En 2005 llegó al Vaticano con dos gatos, los cuales habían sido salvados por él mismo de las calles de Roma, siendo aún cardenal. No era extraño verle años atrás en la Vía Aurelia curando a un gato herido, dándoles comida o, simplemente, disfrutando viéndoles tomar el sol. Tampoco es el primer Papa en tener gatos; León XIII tenía el suyo llamado ''Micetto''. La fama de amigo de los gatos le viene de lejos a Ratzinger, ya que su hermano contaba que siendo ambos jóvenes sacerdotes el gato del vecino se escapaba todos los días para hacer una visita a Joseph; era un gato negro muy listo que hasta le acompañaba a misa y a sus conferencias. Siendo Purpurado, entraba un día en el Vaticano por el acceso que hay junto a la parroquia de Santa Ana, viniendo de su apartamento en Borgo Pío, siguiéndole una decena de gatos como séquito -le conocían de sobra, pues les solía dar de comer- y mientras él avanzaba caminando, a la vez seguía hablando con ellos; entonces fue interrumpido por un guardia suizo qué, sonriendo le dijo: ''Su eminencia, mire que los gatos están tomando por asalto la Santa Sede''. Y entonces Ratzinger le contestó: ''¡Oh, no creo que sean peligrosos!''. En Roma se decía que no sólo amaba a los gatos, lo curioso es que los gatos también le querían a él. La señora Agnes Heindl, la alemana que cocina para Benedicto XVI a diario comentó al ser preguntada por el amor del Papa a los animales: "ama a los gatos, los acaricia, y los tiene en brazos.

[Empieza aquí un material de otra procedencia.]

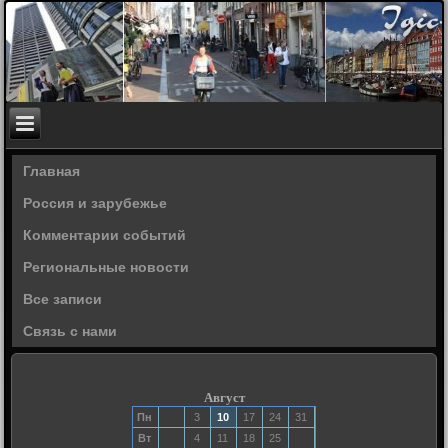
Главная
Россия и зарубежье
Комментарии событий
Региональные новости
Все записи
Связь с нами
Август
Пн
3
10
17
24
31
Вт
4
11
18
25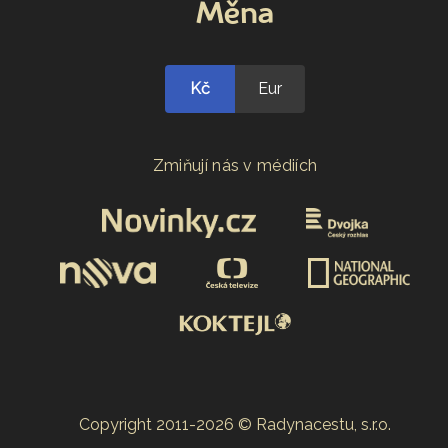
Měna
Kč
Eur
Zmiňují nás v médiích
Copyright 2011-2026 © Radynacestu, s.r.o.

Parece que con él siempre están a gusto"... Sus gatos siempre han estado con él, en Roma, en el Vaticano o en Castel Gandolfo. Sus próximos sabían muy bien que su relación con ellos no era negociable.

Con sus hermanos Georg y María (1930)


El pequeño Joseph con su gatito


Junto a su hermana María al lado de la estatua de un gato


Acariciando el gato de un niño en una audiencia



Con otros felinos de mayor tamaño 

Viaje Apostólico a Reino Unido (2010) Saludando a Pushkin, un gato negro que 
pertenecía al P. Anton Gusiel del Oratorio de San Felipe Neri de Birmingham.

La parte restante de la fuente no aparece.